GitFlowPersistenceProvider
stores flow contents under a Git directory.
In contrast to FileSystemFlowPersistenceProvider
, this provider uses human
friendly Bucket and Flow names so that those files can be accessed by external tools.
However, it is NOT supported to modify stored files outside of NiFi Registry. Persisted
files are only read when NiFi Registry starts up.
Buckets are represented as directories and Flow contents are stored as files in a Bucket
directory they belong to. Flow snapshot histories are managed as Git commits, meaning only
the latest version of Buckets and Flows exist in the Git directory. Old versions are
retrieved from Git commit histories.
Example persisted files
Flow Storage Directory/
├── .git/
├── Bucket_A/
│ ├── bucket.yml
│ ├── Flow_1.snapshot
│ └── Flow_2.snapshot
└── Bucket_B/
├── bucket.yml
└── Flow_4.snapshot
Each Bucket directory contains a YAML file named bucket.yml
. The file
manages links from NiFi Registry Bucket and Flow IDs to actual directory and file names.
When NiFi Registry starts, this provider reads through Git commit histories and lookup
these bucket.yml
files to restore Buckets and Flows for each snapshot
version.
Example bucket.yml
layoutVer: 1
bucketId: d1beba88-32e9-45d1-bfe9-057cc41f7ce8
flows:
219cf539-427f-43be-9294-0644fb07ca63: {ver: 7, file: Flow_1.snapshot}
22cccb6c-3011-4493-a996-611f8f112969: {ver: 3, file: Flow_2.snapshot}
Qualified class name:
org.apache.nifi.registry.provider.flow.git.GitFlowPersistenceProvider
Property
|
Description
|
Flow Storage Directory
|
REQUIRED: File system path for a directory where flow contents files are
persisted to. The directory must exist when NiFi registry starts. Also must
be initialized as a Git directory.
|
Remote To Push
|
When a new flow snapshot is created, this persistence provider updates files
in the specified Git directory, then creates a commit to the local
repository. If Remote To Push is defined, it also pushes to
the specified remote repository (e.g. origin ). To define
more detailed remote spec such as branch names, use Refspec
(see https://git-scm.com/book/en/v2/Git-Internals-The-Refspec).
|
Remote Access User
|
This username is used to make push requests to the remote repository when
Remote To Push is enabled, and the remote repository is
accessed by HTTP protocol. If SSH is used, user authentication is done with
SSH keys.
|
Remote Access Password
|
The password for the Remote Access User .
|
Git user authentication
By default, this persistence repository only create commits to local repository. No user
authentication is needed to do so. However, if 'Commit To Push' is enabled, user
authentication to the remote Git repository is required.

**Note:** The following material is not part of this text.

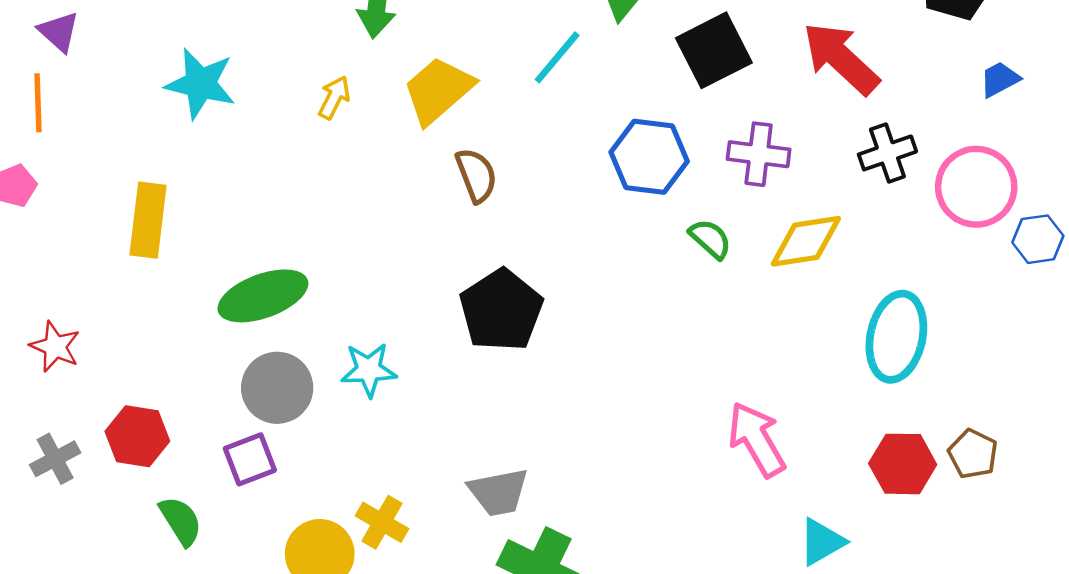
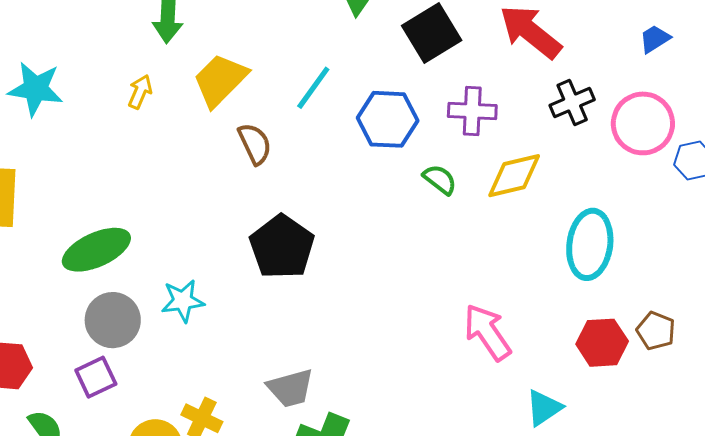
cyan line: (557, 57) -> (313, 88), moved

If the remote repository is accessed by HTTP, then username and password for
authentication can be configured in the providers XML configuration file.
When SSH is used, SSH keys are used to identify a Git user. In order to pick the right
key to a remote server, the SSH configuration file
${USER_HOME}/.ssh/config
is used. The SSH configuration file can
contain multiple Host
entries to specify a key file to login to a
remote Git server. The Host
must match with the target remote Git
server hostname.
example SSH config file
Host git.example.com
HostName git.example.com
IdentityFile ~/.ssh/id_rsa
Host github.com
HostName github.com
IdentityFile ~/.ssh/key-for-github
Host bitbucket.org
HostName bitbucket.org
IdentityFile ~/.ssh/key-for-bitbucket